UTSA Conformity to Contractual Obligations: It is imperative that UTSA meet its own contractual obligations. Although this issue is sometimes overlooked by contract administrators, there are many times when a vendor’s performance is dependent upon the University first meeting its obligations. This is yet another reason that the department must be completely comfortable with the terms of the agreement.

Requirements for Additional Expertise & Approvals

Depending upon the nature of the contract, the Contracts Office may request a review and/or approval from any effected departments or University experts (i.e. O.I.T., Risk Management, Legal Affairs, Auxiliary Svcs., Environmental Safety, Facilities, etc.).

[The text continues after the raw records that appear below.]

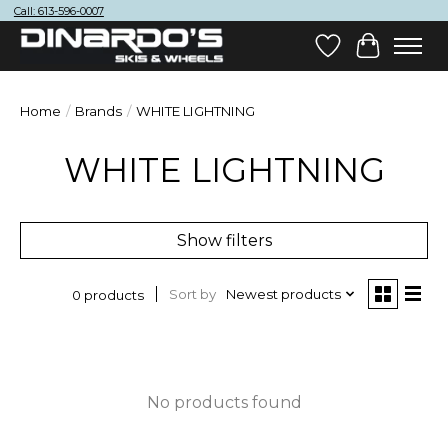
Call: 613-596-0007
Wish List
Cart
Home
/
Brands
/
WHITE LIGHTNING
WHITE LIGHTNING
Show filters
Sort by
Newest products
0 products
No products found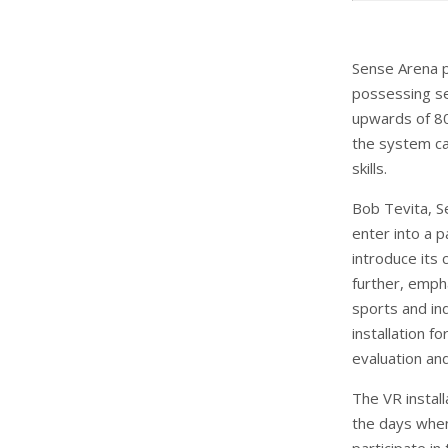
Sense Arena p
possessing se
upwards of 80 
the system can
skills.
Bob Tevita, S
enter into a 
introduce its
further, empha
sports and ind
installation f
evaluation and
The VR install
the days when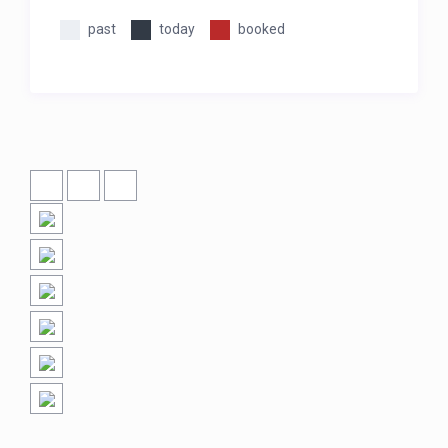
past
today
booked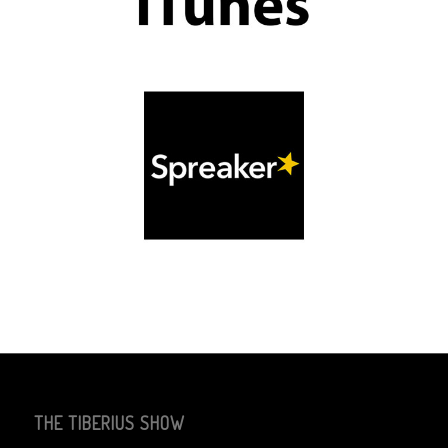
THE TIBERIUS SHOW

Note however , that as the “owner” of the contract, the department’s contract administrator (end-user) is ultimately responsible for taking reasonable measures to ensure all departmental approvals are secured.

Utilizing Alternate Contract Methods

Purchase Orders vs. Formal Contracts:

Although a purchase order is, in fact, a contract, there are times when a purchase order is not sufficient, and a signed formal contract is needed to complete the procurement process. In determining the need for a formal contract rather than a purchase order, several issues must be reviewed. In general, the formal contract process is somewhat less efficient than the procedures used when issuing standard purchase orders. Purchase orders incorporate previously approved terms and conditions, while terms of a formal contract are specifically negotiated for each applicable project. Because purchase order terms are not specifically negotiated for a particular service, purchase orders may not protect the University from potential risks in the same manner as a formal contract. Not only are terms and conditions of contracts much more specific than those found in purchase orders, a contract requires both parties to formally sign off that they agree and understand the terms and conditions.

In determining the need for a formal contract as opposed to a purchase order, factors such as overall risk, complexity, contractual value, and efficiency must be weighed. To view the guidelines practiced by the Purchasing Office on circumstances necessitating contracts, see Circumstances Necessitating Formal Contracts (PDF)

Incorporating Contractual Terms into POs, Bids, and RFPs:

On many occasions, the Contracts Office may be able to work with the Purchasing Office in incorporating specific applicable terms into Purchasing’s bid, RFP, and/or Purchase order documents. Depending upon the circumstances, this technique may satisfy the requirements for mutual signatures and allow for incorporation of any specific applicable terms, while still maintaining the efficiency of the purchase order process.